Description of the task: Among the records below, the line containing "Image resolution: width=1024, height=1992." marks the start. Output it and all lines after it exactly.

Records for the exercise:
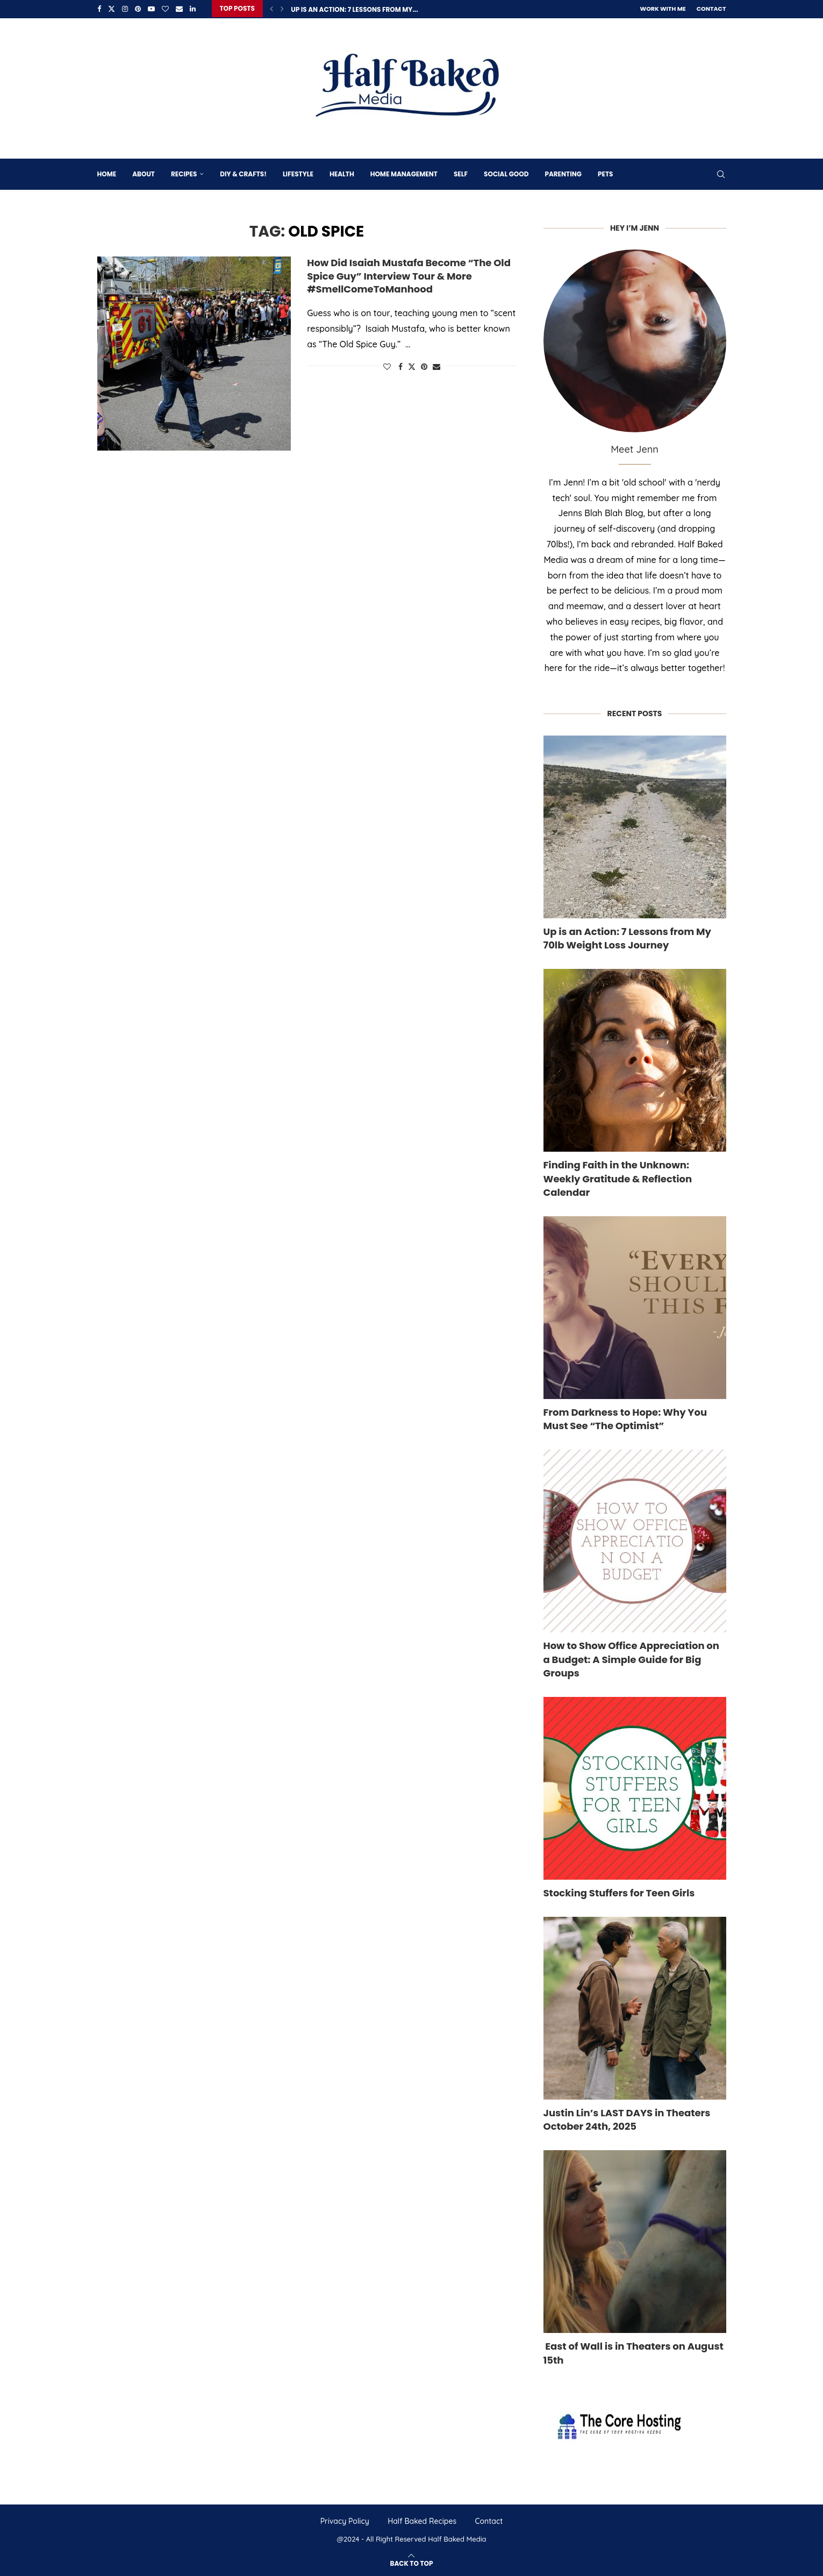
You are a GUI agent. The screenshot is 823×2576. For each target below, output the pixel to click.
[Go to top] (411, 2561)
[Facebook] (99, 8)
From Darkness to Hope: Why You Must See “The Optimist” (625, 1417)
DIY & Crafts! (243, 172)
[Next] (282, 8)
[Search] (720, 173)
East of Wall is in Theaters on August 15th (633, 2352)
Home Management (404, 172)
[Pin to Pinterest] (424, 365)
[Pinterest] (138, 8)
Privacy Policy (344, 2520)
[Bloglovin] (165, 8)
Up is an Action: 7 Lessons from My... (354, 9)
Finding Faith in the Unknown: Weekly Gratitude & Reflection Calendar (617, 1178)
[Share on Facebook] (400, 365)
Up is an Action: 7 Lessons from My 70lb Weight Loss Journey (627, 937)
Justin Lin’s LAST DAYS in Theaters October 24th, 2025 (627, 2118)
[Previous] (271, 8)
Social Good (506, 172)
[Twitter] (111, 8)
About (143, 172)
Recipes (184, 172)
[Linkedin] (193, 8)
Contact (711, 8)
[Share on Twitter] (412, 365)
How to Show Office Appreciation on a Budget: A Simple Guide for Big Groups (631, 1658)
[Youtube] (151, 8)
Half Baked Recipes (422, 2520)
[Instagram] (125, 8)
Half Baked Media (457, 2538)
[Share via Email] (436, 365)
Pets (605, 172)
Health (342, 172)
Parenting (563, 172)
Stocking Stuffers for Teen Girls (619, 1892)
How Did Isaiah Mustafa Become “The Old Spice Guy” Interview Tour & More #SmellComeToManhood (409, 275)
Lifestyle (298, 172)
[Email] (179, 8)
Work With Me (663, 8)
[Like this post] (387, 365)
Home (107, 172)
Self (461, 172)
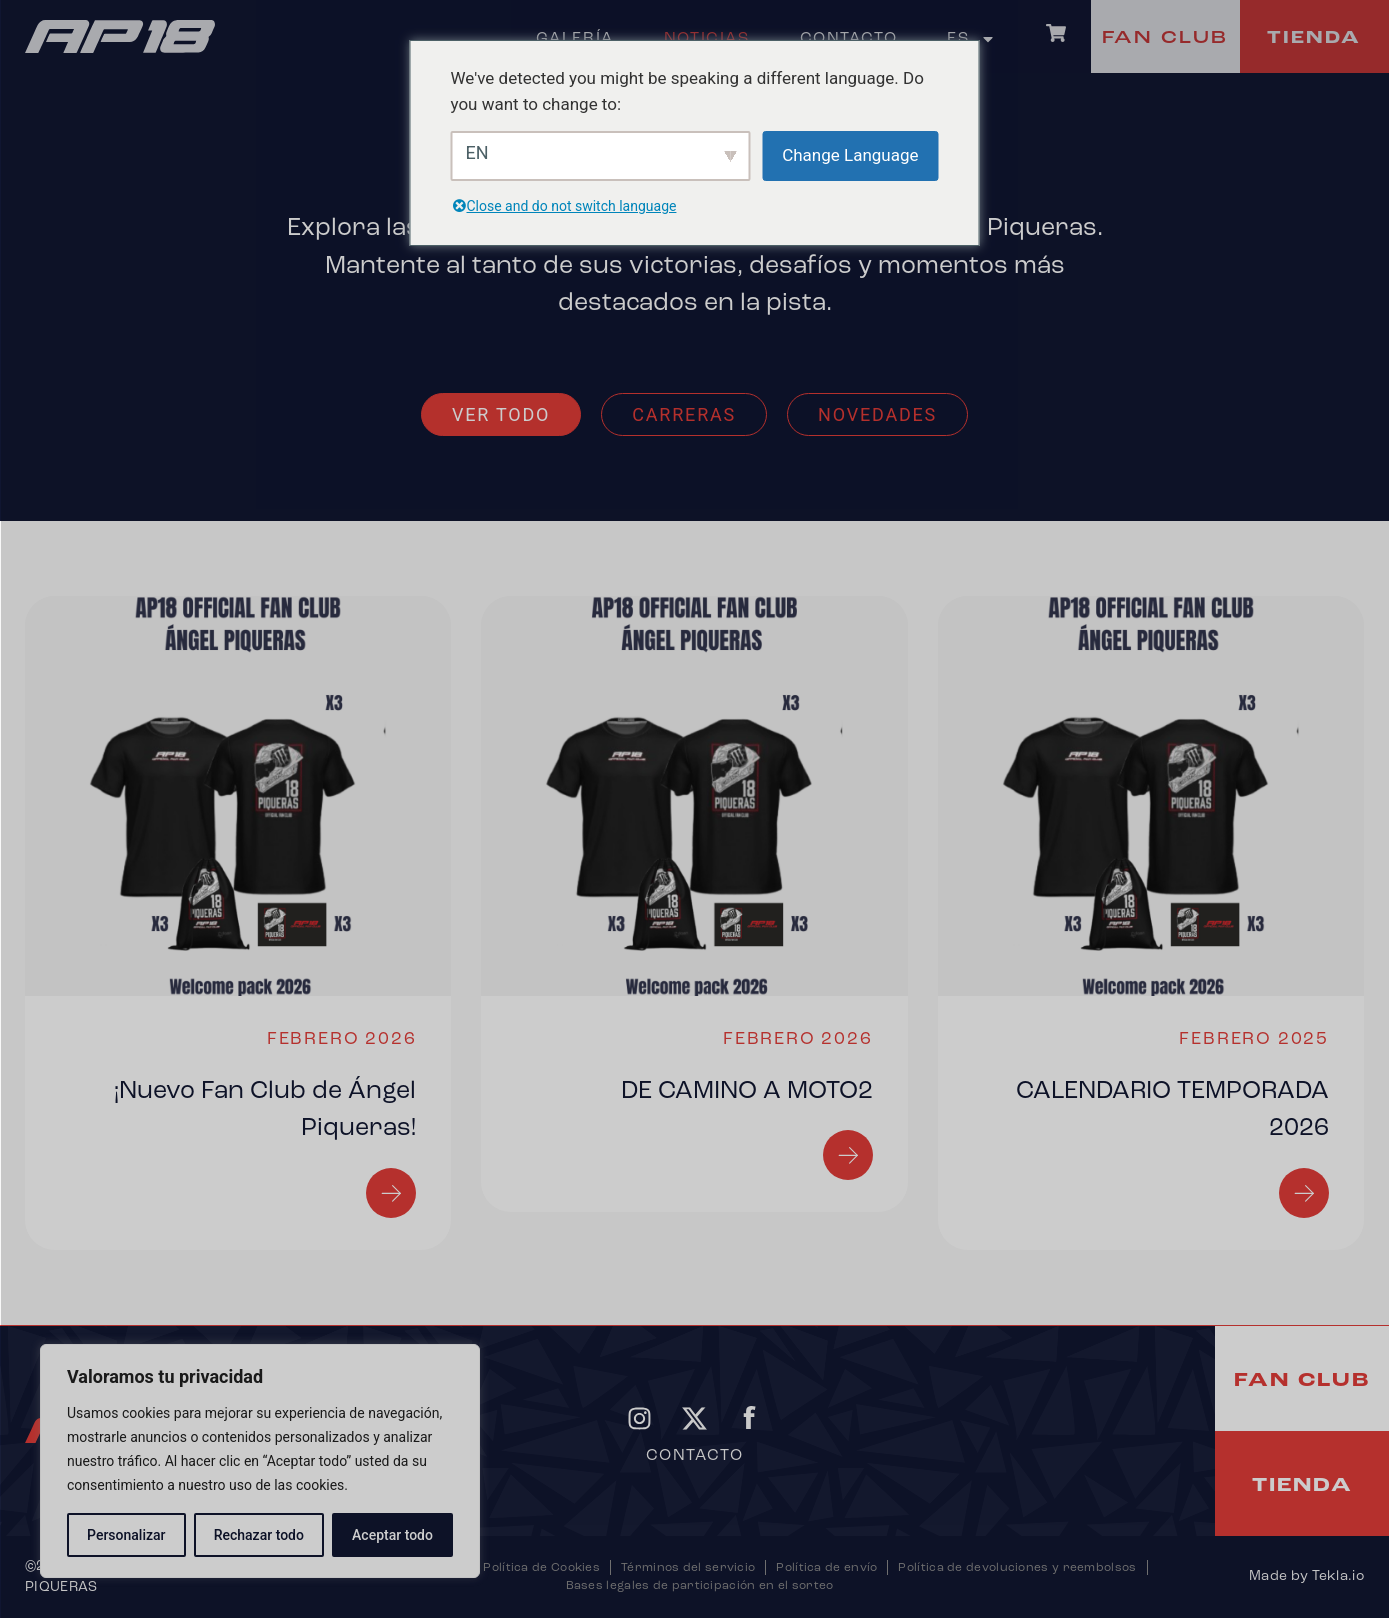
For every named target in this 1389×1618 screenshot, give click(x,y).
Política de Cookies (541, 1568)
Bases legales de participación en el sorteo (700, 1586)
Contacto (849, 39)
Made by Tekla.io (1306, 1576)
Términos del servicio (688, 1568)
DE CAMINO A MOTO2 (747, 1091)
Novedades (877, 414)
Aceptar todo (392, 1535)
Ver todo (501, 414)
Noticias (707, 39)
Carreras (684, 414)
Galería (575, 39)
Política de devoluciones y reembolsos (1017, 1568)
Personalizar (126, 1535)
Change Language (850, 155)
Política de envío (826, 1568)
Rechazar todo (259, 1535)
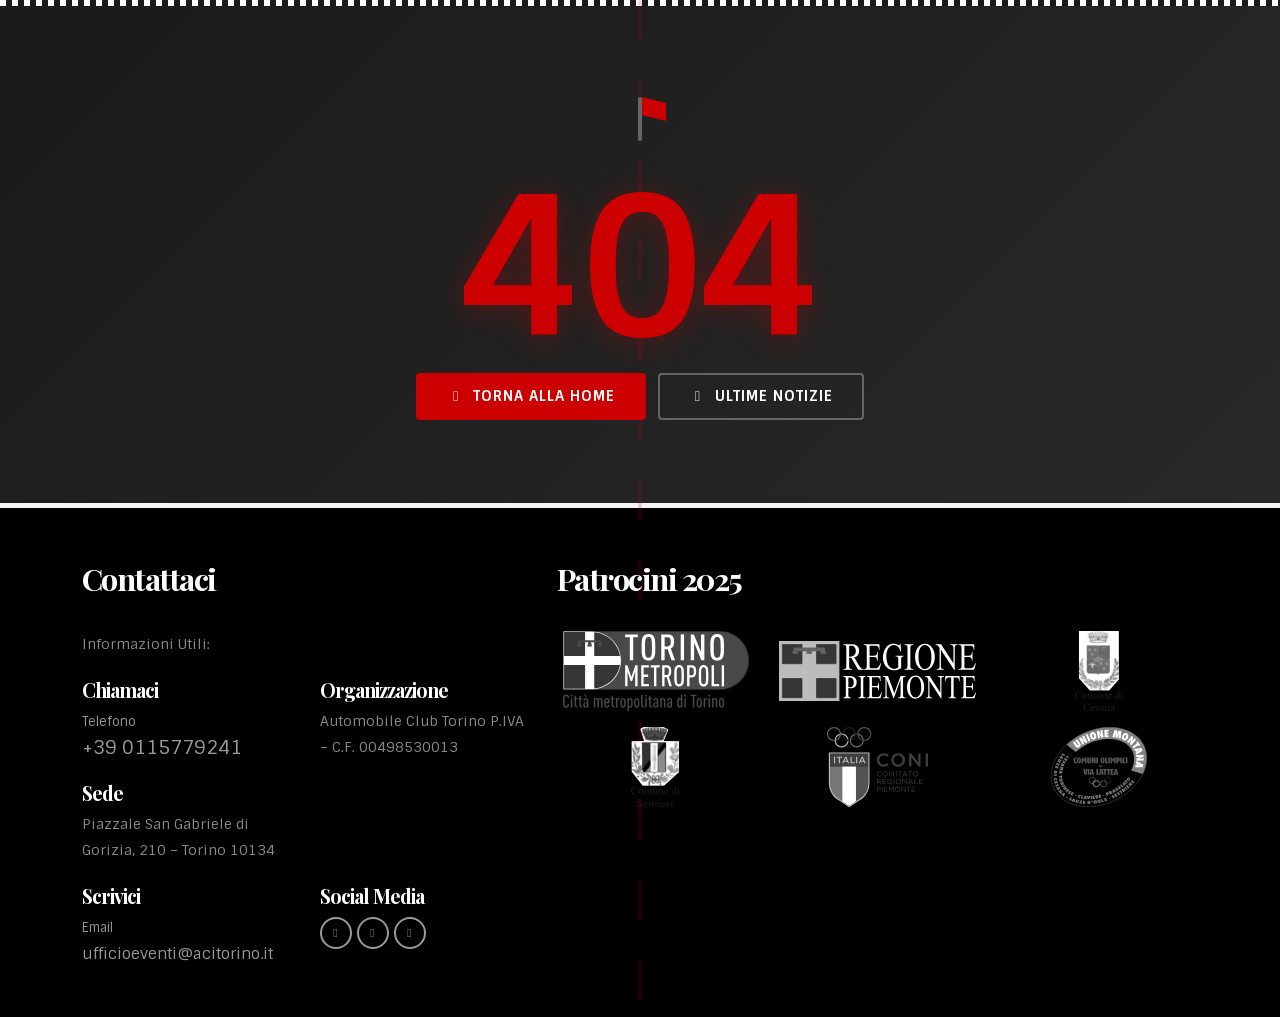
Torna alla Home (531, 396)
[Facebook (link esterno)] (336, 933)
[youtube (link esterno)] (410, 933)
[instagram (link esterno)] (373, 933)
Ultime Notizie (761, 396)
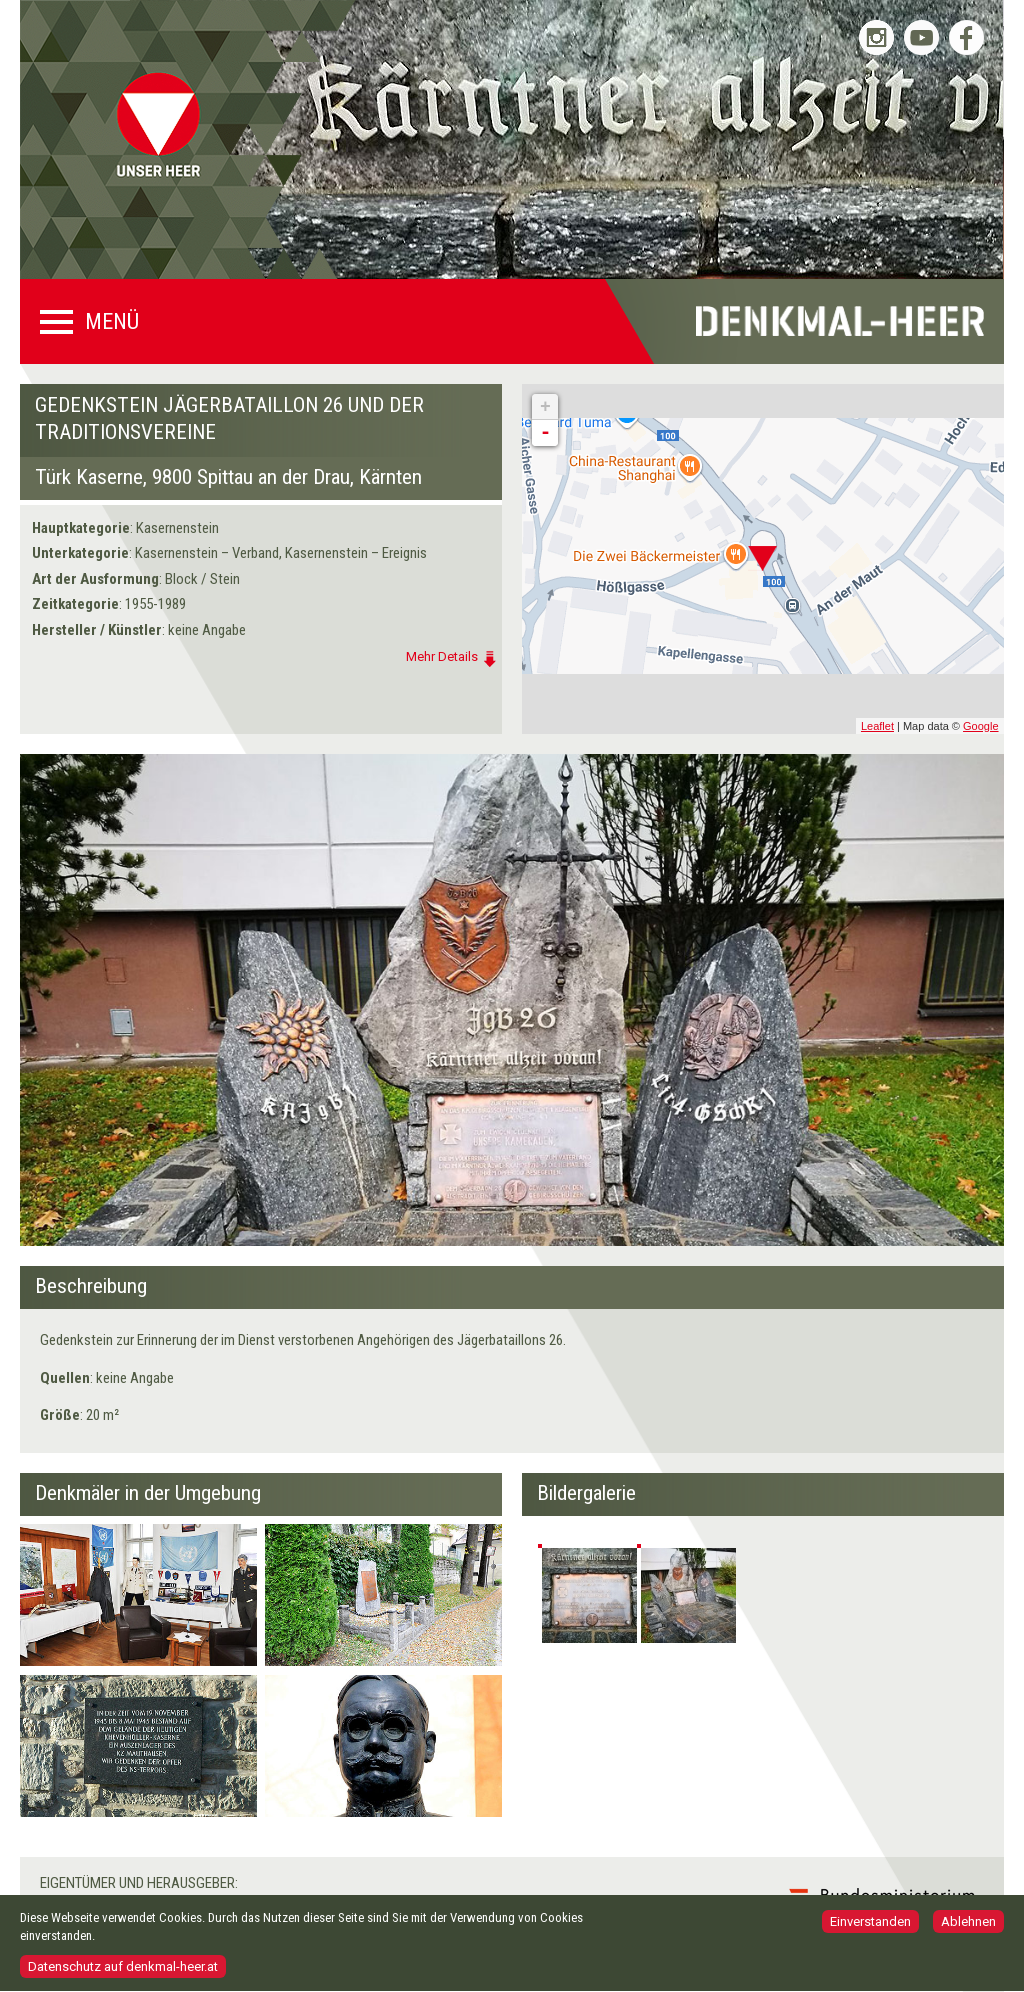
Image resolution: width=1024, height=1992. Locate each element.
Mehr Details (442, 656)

Solution to the problem:
Image resolution: width=1024, height=1992. Locate each element.
Mehr Details (442, 656)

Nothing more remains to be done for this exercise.